# Record extracts
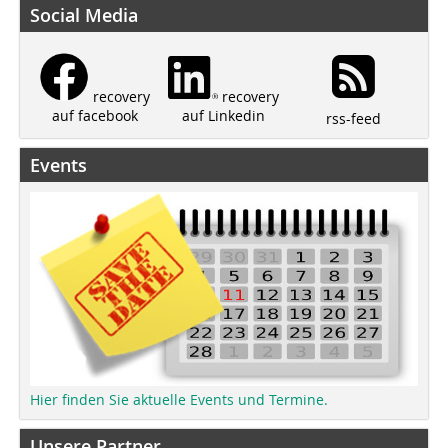
Social Media
recovery
recovery
auf Linkedin
auf facebook
rss-feed
Events
Hier finden Sie aktuelle Events und Termine.
Unsere Partner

# Exercise brief
When a line in the material above includes "Events", report that line by copying it.

# Answer to this task
Events
Hier finden Sie aktuelle Events und Termine.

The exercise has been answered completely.